Exercise inputs:
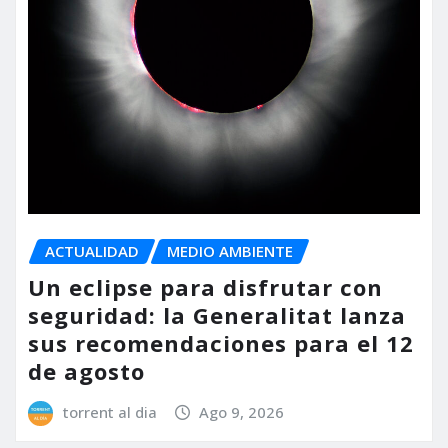
ACTUALIDAD
MEDIO AMBIENTE
Un eclipse para disfrutar con
seguridad: la Generalitat lanza
sus recomendaciones para el 12
de agosto
torrent al dia
Ago 9, 2026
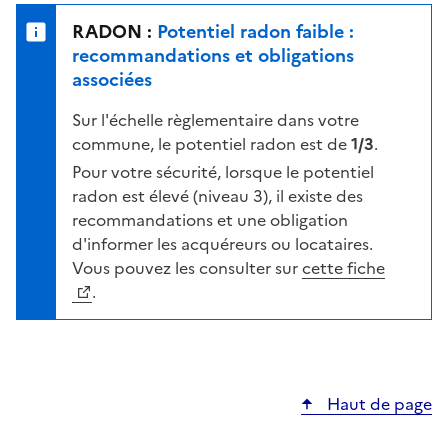
e
u
n
RADON :
Potentiel radon faible :
r
i
recommandations et obligations
l
v
associées
a
e
c
Sur l'échelle règlementaire dans votre
a
a
commune, le potentiel radon est de
1/3
.
u
r
d
Pour votre sécurité, lorsque le potentiel
t
e
radon est élevé (niveau 3), il existe des
e
r
recommandations et une obligation
i
d'informer les acquéreurs ou locataires.
s
Vous pouvez les consulter sur
cette fiche
q
.
u
e
s
e
Haut de page
l
o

Activity: Set down the data above verbatim, omitting every image.

Output for this exercise:
ACTUALIDAD
MEDIO AMBIENTE
Un eclipse para disfrutar con
seguridad: la Generalitat lanza
sus recomendaciones para el 12
de agosto
torrent al dia
Ago 9, 2026
e
u
n
RADON :
Potentiel radon faible :
r
i
recommandations et obligations
l
v
associées
a
e
c
Sur l'échelle règlementaire dans votre
a
a
commune, le potentiel radon est de
1/3
.
u
r
d
Pour votre sécurité, lorsque le potentiel
t
e
radon est élevé (niveau 3), il existe des
e
r
recommandations et une obligation
i
d'informer les acquéreurs ou locataires.
s
Vous pouvez les consulter sur
cette fiche
q
.
u
e
s
e
Haut de page
l
o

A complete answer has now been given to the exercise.